Flash Briefing: Fresh Karpowership graft allegations; NUMSA strike could worsen SA unemployment; SA prepares for influx of UK tourists

  • DNG Energy Ltd., a losing bidder for state contracts to supply emergency power in South Africa, made fresh corruption allegations against a winning bidder, Karpowership, and a government official. In an October 12 supplementary affidavit to court papers, the first of which were filed in April, SA-based DNG alleged that businessmen who are now partnering Turkey’s Karpowership approached the firm’s CEO seeking a bribe. In exchange, they would ensure that DNG won a contract, Aldworth Mbalati, the CEO of DNG, said in the papers, adding that he spurned their offer. Powergroup SA Ltd., Karpowership’s local partners, and Karpowership denied the allegations.
  • South Africa’s ongoing steelworker strike is likely to lead to job cuts, further hammering an industry that’s been in decline for several years, according to the country’s main employer body. The week-long walkout by as many as 300,000 members and allies of NUMSA has affected five provinces and disrupted supply chains to major firms, including carmaker BMW AG. The labour group is weighing a response to a renewed pay offer, spokeswoman Phakamile Hlubi-Majola said Tuesday. The strike threatens to derail the potential recovery of South Africa’s economy from the coronavirus pandemic, which triggered the biggest annual contraction since at least the end of white-minority rule in 1994, and worsen an employment crisis.

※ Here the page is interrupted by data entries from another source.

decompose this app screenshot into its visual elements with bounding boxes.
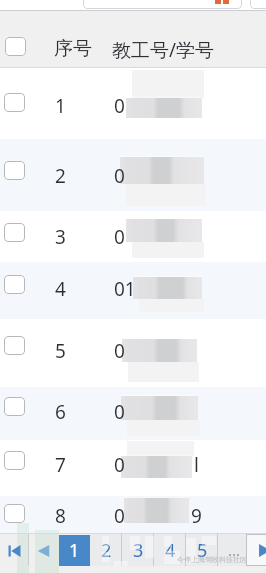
staticText: 01: [114, 276, 136, 302]
staticText: 2: [101, 538, 112, 563]
button[interactable]: [0, 11, 266, 68]
staticText: l: [194, 452, 199, 478]
button[interactable]: Select row: [4, 336, 25, 355]
button[interactable]: [0, 496, 266, 533]
staticText: 4: [165, 538, 176, 563]
button[interactable]: First page: [0, 535, 29, 566]
button[interactable]: [0, 387, 266, 440]
staticText: 教工号/学号: [112, 37, 215, 63]
staticText: 3: [133, 538, 144, 563]
staticText: 0: [114, 338, 125, 364]
staticText: 1: [55, 93, 66, 119]
button[interactable]: 5: [186, 534, 218, 566]
staticText: 0: [114, 503, 125, 529]
button[interactable]: Select row: [4, 504, 25, 523]
staticText: 8: [55, 503, 66, 529]
button[interactable]: [0, 262, 266, 319]
button[interactable]: [0, 211, 266, 262]
staticText: 1: [69, 538, 80, 563]
staticText: ...: [228, 540, 241, 560]
staticText: 今停上海驾牧科技社区: [177, 555, 247, 564]
button[interactable]: Select row: [5, 37, 26, 56]
button[interactable]: 3: [122, 534, 154, 566]
staticText: 0: [114, 224, 125, 250]
staticText: 5: [197, 538, 208, 563]
button[interactable]: Select row: [4, 451, 25, 470]
button[interactable]: Select row: [4, 397, 25, 416]
staticText: 序号: [54, 37, 92, 61]
button[interactable]: [0, 319, 266, 387]
staticText: 2: [55, 163, 66, 189]
staticText: 0: [114, 399, 125, 425]
staticText: 3: [55, 224, 66, 250]
staticText: 9: [191, 503, 202, 529]
button[interactable]: Select row: [4, 161, 25, 180]
button[interactable]: Next page: [246, 534, 266, 566]
button[interactable]: [0, 139, 266, 211]
staticText: 0: [114, 452, 125, 478]
staticText: 0: [114, 163, 125, 189]
staticText: 0: [114, 93, 125, 119]
button[interactable]: [0, 440, 266, 496]
staticText: 6: [55, 399, 66, 425]
staticText: 5: [55, 338, 66, 364]
button[interactable]: Previous page: [29, 535, 58, 566]
button[interactable]: Select row: [4, 223, 25, 242]
button[interactable]: 1: [59, 535, 90, 566]
button[interactable]: [0, 68, 266, 139]
button[interactable]: 4: [154, 534, 186, 566]
button[interactable]: Select row: [4, 275, 25, 294]
staticText: 7: [55, 452, 66, 478]
button[interactable]: Select row: [4, 93, 25, 112]
button[interactable]: 2: [90, 534, 122, 566]
button[interactable]: ...: [218, 534, 250, 566]
staticText: 4: [55, 276, 66, 302]
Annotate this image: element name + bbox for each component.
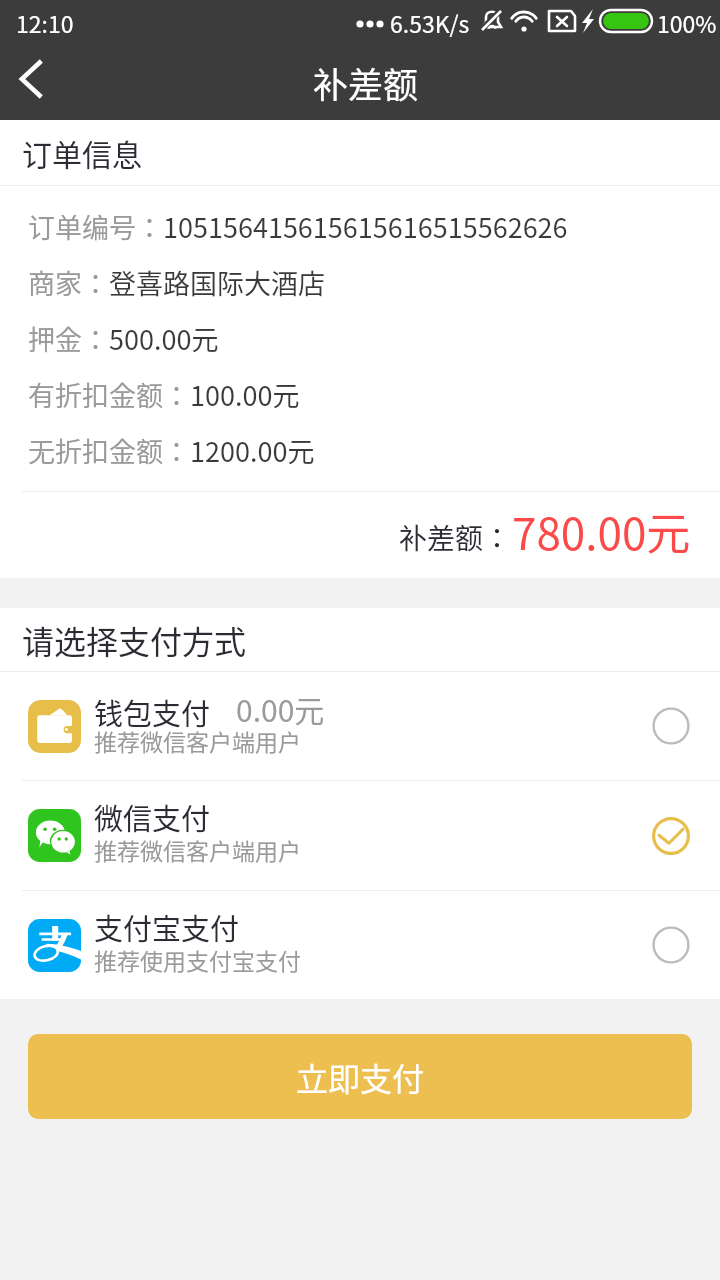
staticText: 6.53K/s — [390, 6, 470, 39]
button[interactable]: 支付宝支付 — [0, 891, 720, 999]
staticText: 订单信息 — [22, 131, 142, 174]
staticText: 支付宝支付 — [94, 906, 240, 948]
staticText: 12:10 — [16, 6, 74, 39]
staticText: 订单编号： — [28, 207, 163, 246]
staticText: 商家： — [28, 263, 109, 302]
button[interactable]: 立即支付 — [28, 1034, 692, 1119]
staticText: 登喜路国际大酒店 — [109, 263, 325, 302]
staticText: 有折扣金额： — [28, 375, 190, 414]
staticText: 1200.00元 — [190, 431, 315, 470]
staticText: 请选择支付方式 — [22, 617, 247, 663]
button[interactable]: 钱包支付 — [0, 672, 720, 780]
staticText: 100.00元 — [190, 375, 300, 414]
staticText: 推荐使用支付宝支付 — [94, 943, 301, 976]
staticText: 100% — [657, 6, 717, 39]
button[interactable]: 微信支付 — [0, 781, 720, 890]
staticText: 推荐微信客户端用户 — [94, 724, 301, 757]
staticText: 无折扣金额： — [28, 431, 190, 470]
staticText: 0.00元 — [236, 687, 325, 730]
staticText: 500.00元 — [109, 319, 219, 358]
staticText: 105156415615615616515562626 — [163, 207, 568, 246]
staticText: 微信支付 — [94, 796, 211, 838]
staticText: 补差额 — [313, 57, 419, 108]
staticText: 补差额： — [399, 517, 512, 558]
staticText: 推荐微信客户端用户 — [94, 833, 301, 866]
staticText: 780.00元 — [512, 499, 691, 563]
staticText: 押金： — [28, 319, 109, 358]
button[interactable]: Back — [0, 50, 64, 114]
staticText: 立即支付 — [296, 1054, 425, 1100]
staticText: 钱包支付 — [94, 691, 211, 733]
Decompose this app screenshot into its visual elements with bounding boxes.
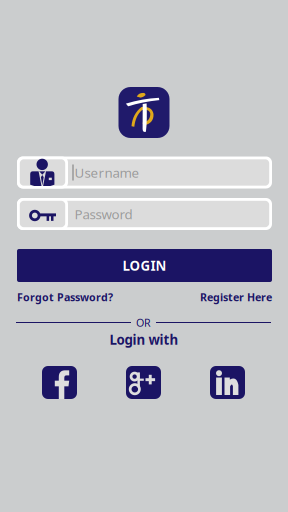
staticText: LOGIN (122, 257, 166, 274)
staticText: Forgot Password? (17, 290, 113, 304)
staticText: OR (136, 315, 151, 330)
staticText: Password (74, 205, 132, 223)
button[interactable]: Sign in with Google (126, 366, 161, 399)
staticText: Register Here (200, 290, 272, 304)
button[interactable]: Sign in with LinkedIn (210, 366, 245, 399)
button[interactable]: Sign in with Facebook (42, 366, 77, 399)
button[interactable]: LOGIN (17, 249, 272, 282)
staticText: Login with (110, 331, 178, 348)
button[interactable]: Register Here (200, 290, 272, 304)
staticText: Username (74, 164, 140, 181)
button[interactable]: Forgot Password? (17, 290, 113, 304)
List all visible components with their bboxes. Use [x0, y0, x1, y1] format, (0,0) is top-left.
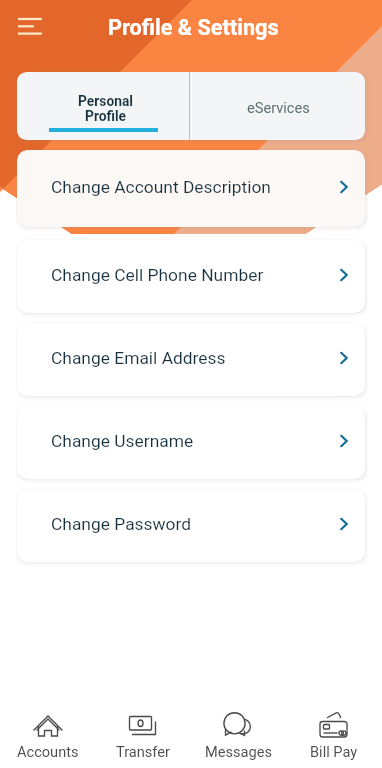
button[interactable]: eServices — [192, 72, 365, 140]
button[interactable]: Messages — [190, 690, 286, 768]
staticText: Messages — [205, 743, 272, 760]
staticText: eServices — [247, 99, 310, 116]
button[interactable]: Change Cell Phone Number — [17, 240, 365, 313]
staticText: Change Password — [51, 514, 192, 534]
staticText: Personal Profile — [78, 93, 133, 125]
button[interactable]: Bill Pay — [286, 690, 382, 768]
staticText: Change Username — [51, 431, 194, 451]
staticText: Bill Pay — [310, 743, 358, 760]
staticText: Profile & Settings — [108, 15, 279, 40]
button[interactable]: Change Account Description — [17, 150, 365, 227]
button[interactable]: Change Password — [17, 489, 365, 562]
staticText: Change Account Description — [51, 177, 271, 197]
button[interactable]: Accounts — [0, 690, 95, 768]
staticText: Transfer — [116, 743, 170, 760]
button[interactable]: Change Username — [17, 406, 365, 479]
staticText: Change Email Address — [51, 348, 226, 368]
button[interactable]: Change Email Address — [17, 323, 365, 396]
staticText: Accounts — [17, 743, 79, 760]
staticText: Change Cell Phone Number — [51, 265, 264, 285]
button[interactable]: Personal Profile — [17, 72, 189, 140]
button[interactable]: Open navigation menu — [10, 8, 50, 48]
button[interactable]: Transfer — [95, 690, 190, 768]
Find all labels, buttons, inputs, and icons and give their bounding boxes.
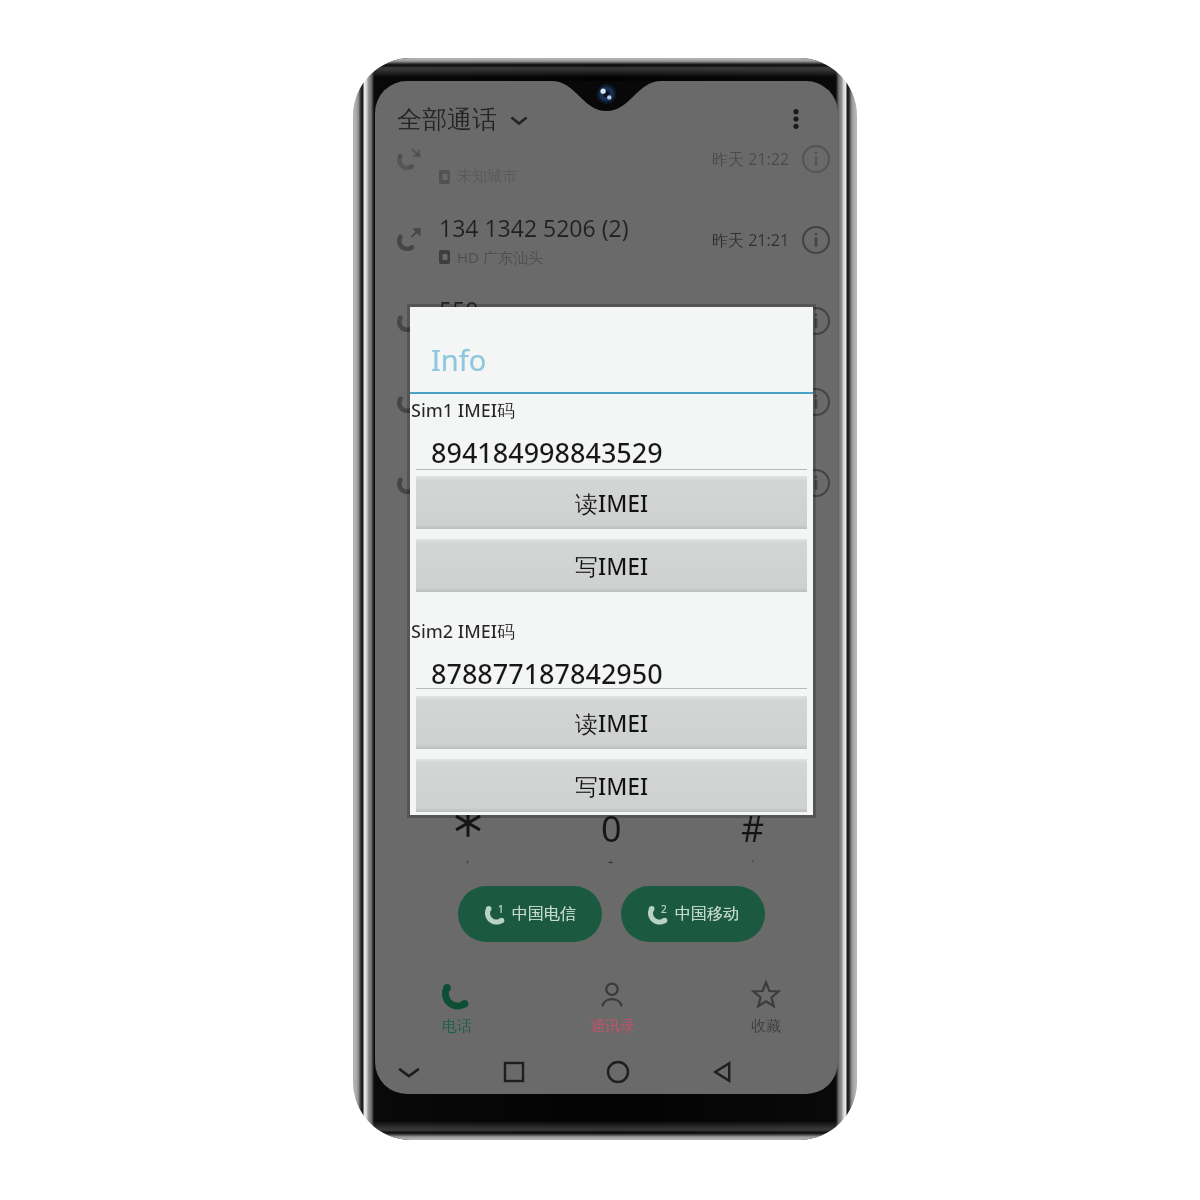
staticText: 读IMEI [575,487,649,518]
staticText: 中国电信 [512,904,576,924]
button[interactable]: Hide keyboard [392,1055,426,1089]
staticText: 550 [439,294,479,325]
button[interactable]: 读IMEI [416,476,807,529]
button[interactable]: Back [706,1055,740,1089]
staticText: 全部通话 [397,104,497,135]
button[interactable]: 电话 [392,980,522,1036]
button[interactable]: 写IMEI [416,759,807,812]
staticText: # [741,804,765,853]
button[interactable]: 全部通话 [397,104,529,135]
button[interactable]: 写IMEI [416,539,807,592]
staticText: 广东汕头 [457,410,517,429]
button[interactable]: 131 3131 3131 [397,361,836,442]
staticText: HD 广东汕头 [457,247,543,267]
button[interactable]: 0 [581,804,641,864]
button[interactable]: # [723,804,783,864]
staticText: 未知城市 [457,167,517,186]
staticText: 0 [601,804,622,853]
staticText: 昨天 21:21 [712,229,790,251]
staticText: 2 [661,902,667,916]
button[interactable]: 134 1342 5206 (2) [397,199,836,280]
staticText: 通讯录 [590,1017,635,1036]
staticText: 1 [498,902,504,916]
button[interactable]: Call details [796,220,836,260]
button[interactable]: 读IMEI [416,696,807,749]
staticText: 收藏 [751,1017,781,1036]
staticText: 写IMEI [575,550,649,581]
staticText: 中国移动 [675,904,739,924]
staticText: 894184998843529 [431,434,663,471]
button[interactable]: , [438,804,498,864]
button[interactable]: Call details [796,463,836,503]
button[interactable]: Recents [497,1055,531,1089]
staticText: 134 1342 5206 (2) [439,212,629,243]
staticText: 读IMEI [575,707,649,738]
staticText: 电话 [442,1017,472,1036]
staticText: + [607,853,615,864]
button[interactable]: Call details [796,382,836,422]
button[interactable]: 未知城市 [397,118,836,199]
staticText: 昨天 21:22 [712,148,790,170]
button[interactable]: Call details [796,139,836,179]
button[interactable]: 2 [621,886,765,942]
staticText: Info [431,340,487,379]
button[interactable]: 通讯录 [547,980,677,1036]
staticText: 131 3131 3131 [439,375,596,406]
button[interactable]: 177 7788 1122 [397,442,836,523]
staticText: Sim1 IMEI码 [411,398,516,423]
button[interactable]: 收藏 [701,980,831,1036]
staticText: , [466,848,470,864]
staticText: Sim2 IMEI码 [411,619,516,644]
button[interactable]: Home [601,1055,635,1089]
staticText: 写IMEI [575,770,649,801]
staticText: 878877187842950 [431,655,663,692]
staticText: 昨天 19:12 [712,391,790,413]
staticText: ; [751,853,755,864]
staticText: 昨天 18:05 [712,472,790,494]
button[interactable]: 550 [397,280,836,361]
staticText: 177 7788 1122 [439,456,596,487]
button[interactable]: Call details [796,301,836,341]
button[interactable]: More options [776,99,816,139]
button[interactable]: 1 [458,886,602,942]
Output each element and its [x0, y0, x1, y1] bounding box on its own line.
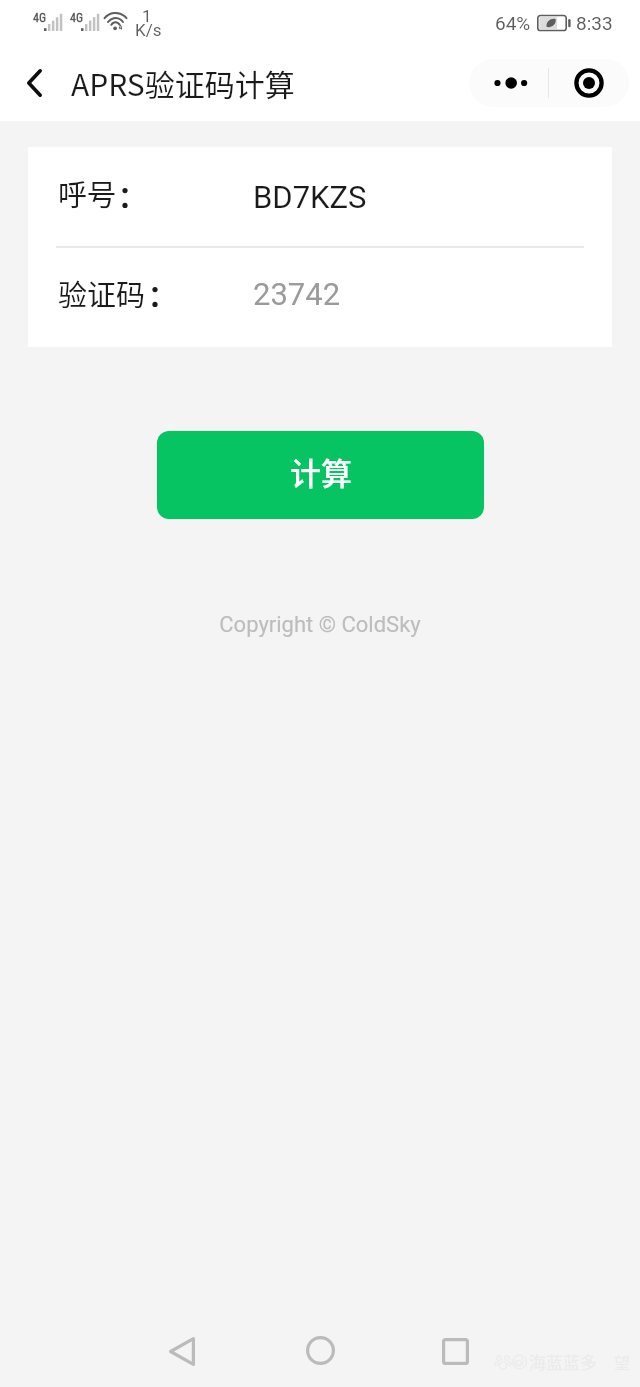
staticText: 4G	[70, 11, 84, 25]
staticText: 8:33	[576, 12, 613, 34]
staticText: 4G	[33, 11, 47, 25]
button[interactable]: More options	[469, 59, 548, 107]
button[interactable]: Recent apps	[425, 1321, 485, 1381]
staticText: 23742	[253, 276, 341, 312]
button[interactable]: Back	[8, 57, 60, 109]
staticText: BD7KZS	[253, 179, 367, 215]
staticText: 1	[142, 6, 152, 26]
button[interactable]: 计算	[157, 431, 484, 519]
button[interactable]: Close mini program	[549, 59, 629, 107]
staticText: 验证码	[58, 272, 146, 314]
staticText: 望	[614, 1350, 631, 1373]
staticText: 呼号	[58, 172, 117, 214]
button[interactable]: 验证码	[28, 248, 612, 347]
button[interactable]: Back	[152, 1321, 212, 1381]
staticText: APRS验证码计算	[71, 61, 295, 104]
staticText: K/s	[135, 20, 162, 40]
staticText: 64%	[495, 12, 531, 34]
button[interactable]: 呼号	[28, 147, 612, 246]
staticText: 计算	[290, 449, 352, 494]
staticText: 海蓝蓝多	[529, 1349, 597, 1374]
button[interactable]: Home	[290, 1320, 350, 1380]
staticText: Copyright © ColdSky	[0, 612, 640, 638]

  • South Africa’s beleaguered tourism sector is preparing for an influx of British visitors ahead of the busy summer season. This comes amid the United Kingdom’s decision to ease travel restrictions between the two countries. The UK has traditionally been SA’s largest source market for tourists. More than 430,000 UK tourists visited South Africa in 2019, representing almost 30% of all European arrivals. It’s estimated that UK tourists pump up to R790mn into the economy every month during the busy season. But the global Covid-19 pandemic, associated lockdowns, and travel bans – in this instance, the UK’s traffic light system – ground international tourism to halt. Less than 11,000 UK travellers entered South Africa during the first half of 2021, a drop of more than 95% compared to pre-pandemic levels.